Belgrade has taken a more cautious approach to the current situation in Libya. It was ambivalent toward the United Nations resolution enforcing a no-fly zone but opposed the bombing. Foreign Minister Vuk Jeremic has stated, “We are a country that has a bitter experience and as such calls for the cessation of all combat activities and of the use of excessive force by all sides in the conflict so that destruction and civilian suffering would end.” This position illustrates the precarious balance that President Tadic’s government has tried to strike between Western aspirations and the nationalist sentiments held by a significant bulk of the Serbian electorate.

It’s certainly not the first time it’s had to juggle these competing influences: Last year, I attended Serbia’s Gay Pride Parade, which Tadić, under EU pressure, had allowed to be staged under the protection of 5,000 riot police. Much of the opposition to the parade was rooted in religious homophobia, but it wasn’t long before the arguments I heard drifted from typical fire-and-brimstone speeches to the elaborately geopolitical. The protestors, who ended up causing $1.4 million worth of damage, viewed Tadić’s move in support of the parade as a capitulation to the West, part and parcel with his alleged failure to “protect the territorial integrity of Serbia.” When the tear gas cleared, I saw fresh graffiti art depicting the letters “EU” with a cross through them.

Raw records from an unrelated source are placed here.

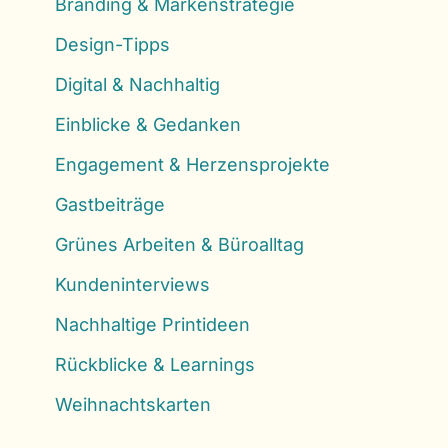
Branding & Markenstrategie
Design-Tipps
Digital & Nachhaltig
Einblicke & Gedanken
Engagement & Herzensprojekte
Gastbeiträge
Grünes Arbeiten & Büroalltag
Kundeninterviews
Nachhaltige Printideen
Rückblicke & Learnings
Weihnachtskarten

Indeed, in Serbia, support for gay rights is seen in part as a Western-driven cause—and, to Serbia’s right-wing acolytes, pretty much anything Western is something worth protesting. Thus has support for Qaddafi, under siege by the West, arisen among Serbian ultranationalists, who claim their movement is just getting started. “It is still not very massive, we’ve just started, but it will soon be more visible,” Marinković told RFE/RL. “We will prepare templates with Qaddafi’s image and spray them all over Serbia.”

James Kirchick is writer at large with Radio Free Europe/Radio Liberty based in Prague and a contributing editor for The New Republic.